(YOUR GOAL)
Restate the records below word for word, and omit the images they hold.

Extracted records
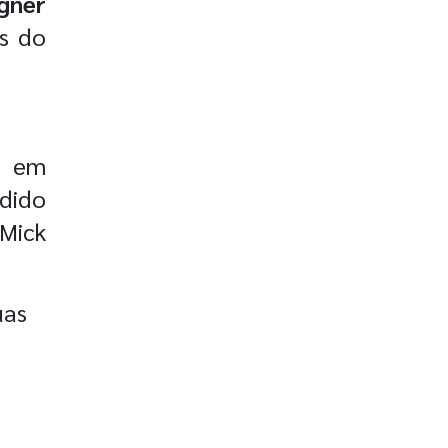
gner
s do
e em
dido
 Mick
uas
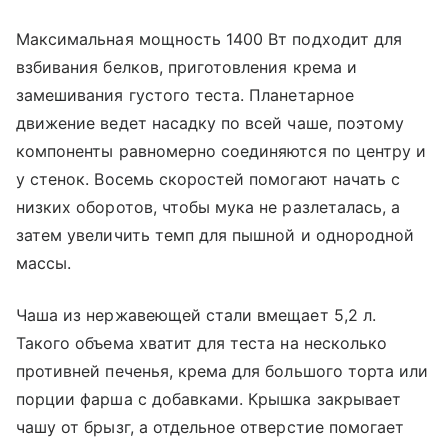
Максимальная мощность 1400 Вт подходит для
взбивания белков, приготовления крема и
замешивания густого теста. Планетарное
движение ведет насадку по всей чаше, поэтому
компоненты равномерно соединяются по центру и
у стенок. Восемь скоростей помогают начать с
низких оборотов, чтобы мука не разлеталась, а
затем увеличить темп для пышной и однородной
массы.
Чаша из нержавеющей стали вмещает 5,2 л.
Такого объема хватит для теста на несколько
противней печенья, крема для большого торта или
порции фарша с добавками. Крышка закрывает
чашу от брызг, а отдельное отверстие помогает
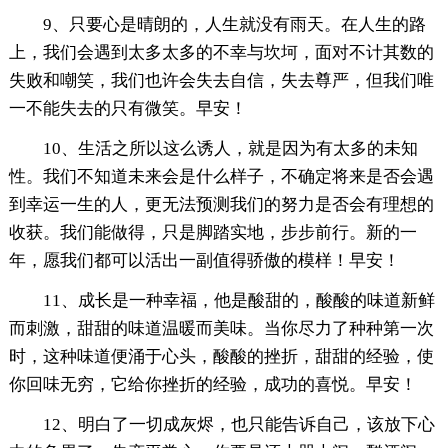
9、只要心是晴朗的，人生就没有雨天。在人生的路
上，我们会遇到太多太多的不幸与坎坷，面对不计其数的
失败和嘲笑，我们也许会失去自信，失去尊严，但我们唯
一不能失去的只有微笑。早安！
10、生活之所以这么诱人，就是因为有太多的未知
性。我们不知道未来会是什么样子，不确定将来是否会遇
到幸运一生的人，更无法预测我们的努力是否会有理想的
收获。我们能做得，只是脚踏实地，步步前行。新的一
年，愿我们都可以活出一副值得骄傲的模样！早安！
11、成长是一种幸福，他是酸甜的，酸酸的味道新鲜
而刺激，甜甜的味道温暖而美味。当你尽力了种种第一次
时，这种味道便涌于心头，酸酸的挫折，甜甜的经验，使
你回味无穷，它给你挫折的经验，成功的喜悦。早安！
12、明白了一切成灰烬，也只能告诉自己，该放下心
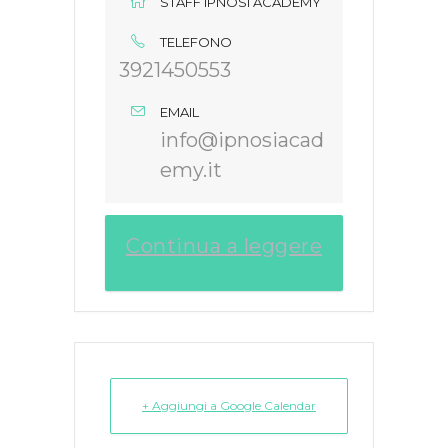
STAFF IPNOSI ACADEMY
TELEFONO
3921450553
EMAIL
info@ipnosiacad
emy.it
Continua a leggere
+ Aggiungi a Google Calendar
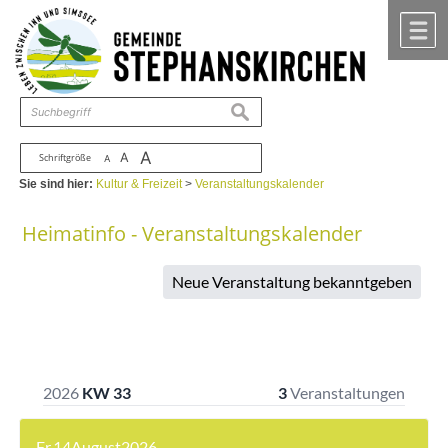
Zum Inhalt
,
zur Navigation
oder
zur Startseite
springen.
chließen
M
suchen
A
A
Schriftgröße
A
Sie sind hier:
Kultur & Freizeit
>
Veranstaltungskalender
Heimatinfo - Veranstaltungskalender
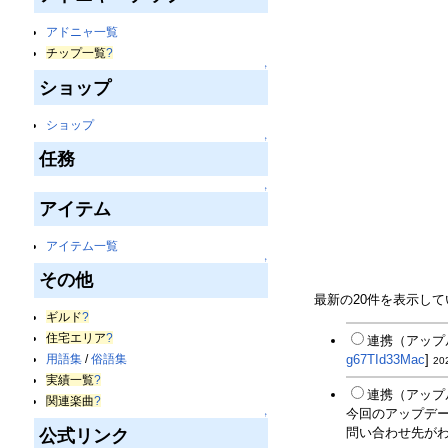
アドニャ一覧
チップ一覧
?
↑
ショップ
ショップ
↑
任務
↑
アイテム
アイテム一覧
↑
その他
最新の20件を表示し
ギルド
?
住宅エリア
?
連携（アップ
用語集
/
俗語集
g67TId33Mac
]
20
実績一覧
?
連携（アップ
関連楽曲
?
今回のアップデ
↑
問い合わせ先がわ
公式リンク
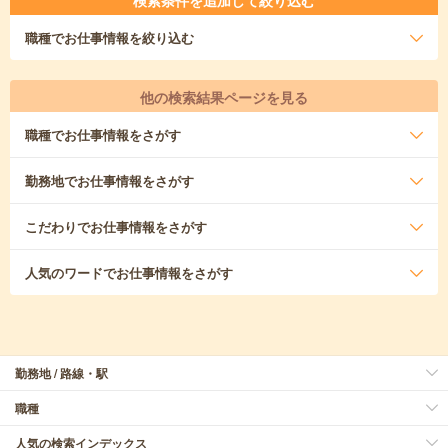
検索条件を追加して絞り込む
職種
でお仕事情報を絞り込む
他の検索結果ページを見る
職種
でお仕事情報をさがす
勤務地
でお仕事情報をさがす
こだわり
でお仕事情報をさがす
人気のワード
でお仕事情報をさがす
勤務地 / 路線・駅
職種
人気の検索インデックス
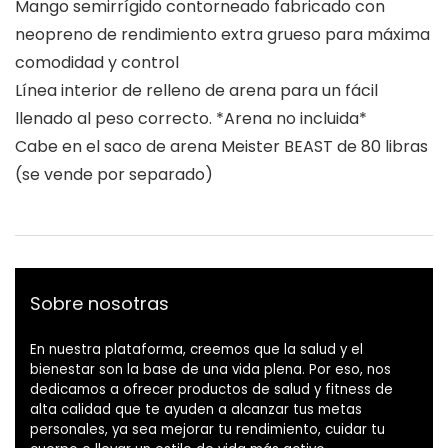
Mango semirrígido contorneado fabricado con
neopreno de rendimiento extra grueso para máxima
comodidad y control
Línea interior de relleno de arena para un fácil
llenado al peso correcto. *Arena no incluida*
Cabe en el saco de arena Meister BEAST de 80 libras
(se vende por separado)
Sobre nosotras
En nuestra plataforma, creemos que la salud y el
bienestar son la base de una vida plena. Por eso, nos
dedicamos a ofrecer productos de salud y fitness de
alta calidad que te ayuden a alcanzar tus metas
personales, ya sea mejorar tu rendimiento, cuidar tu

(WRITTEN RESPONSE)
gner
s do
e em
dido
 Mick
uas
Максимальная мощность 1400 Вт подходит для
взбивания белков, приготовления крема и
замешивания густого теста. Планетарное
движение ведет насадку по всей чаше, поэтому
компоненты равномерно соединяются по центру и
у стенок. Восемь скоростей помогают начать с
низких оборотов, чтобы мука не разлеталась, а
затем увеличить темп для пышной и однородной
массы.
Чаша из нержавеющей стали вмещает 5,2 л.
Такого объема хватит для теста на несколько
противней печенья, крема для большого торта или
порции фарша с добавками. Крышка закрывает
чашу от брызг, а отдельное отверстие помогает
9、只要心是晴朗的，人生就没有雨天。在人生的路
上，我们会遇到太多太多的不幸与坎坷，面对不计其数的
失败和嘲笑，我们也许会失去自信，失去尊严，但我们唯
一不能失去的只有微笑。早安！
10、生活之所以这么诱人，就是因为有太多的未知
性。我们不知道未来会是什么样子，不确定将来是否会遇
到幸运一生的人，更无法预测我们的努力是否会有理想的
收获。我们能做得，只是脚踏实地，步步前行。新的一
年，愿我们都可以活出一副值得骄傲的模样！早安！
11、成长是一种幸福，他是酸甜的，酸酸的味道新鲜
而刺激，甜甜的味道温暖而美味。当你尽力了种种第一次
时，这种味道便涌于心头，酸酸的挫折，甜甜的经验，使
你回味无穷，它给你挫折的经验，成功的喜悦。早安！
12、明白了一切成灰烬，也只能告诉自己，该放下心
STAFF IPNOSI ACADEMY
TELEFONO
3921450553
EMAIL
info@ipnosiacad
emy.it
Continua a leggere
+ Aggiungi a Google Calendar
Zum Inhalt
,
zur Navigation
oder
zur Startseite
springen.
chließen
M
suchen
A
A
Schriftgröße
A
Sie sind hier:
Kultur & Freizeit
>
Veranstaltungskalender
Heimatinfo - Veranstaltungskalender
アドニャ一覧
チップ一覧
?
↑
ショップ
ショップ
↑
任務
↑
アイテム
アイテム一覧
↑
その他
最新の20件を表示し
ギルド
?
住宅エリア
?
連携（アップ
用語集
/
俗語集
g67TId33Mac
]
20
実績一覧
?
連携（アップ
関連楽曲
?
今回のアップデ
↑
問い合わせ先がわ
公式リンク
検索条件を追加して絞り込む
職種
でお仕事情報を絞り込む
他の検索結果ページを見る
職種
でお仕事情報をさがす
勤務地
でお仕事情報をさがす
こだわり
でお仕事情報をさがす
人気のワード
でお仕事情報をさがす
勤務地 / 路線・駅
職種
人気の検索インデックス
Mango semirrígido contorneado fabricado con
neopreno de rendimiento extra grueso para máxima
comodidad y control
Línea interior de relleno de arena para un fácil
llenado al peso correcto. *Arena no incluida*
Cabe en el saco de arena Meister BEAST de 80 libras
(se vende por separado)
Sobre nosotras
En nuestra plataforma, creemos que la salud y el
bienestar son la base de una vida plena. Por eso, nos
dedicamos a ofrecer productos de salud y fitness de
alta calidad que te ayuden a alcanzar tus metas
personales, ya sea mejorar tu rendimiento, cuidar tu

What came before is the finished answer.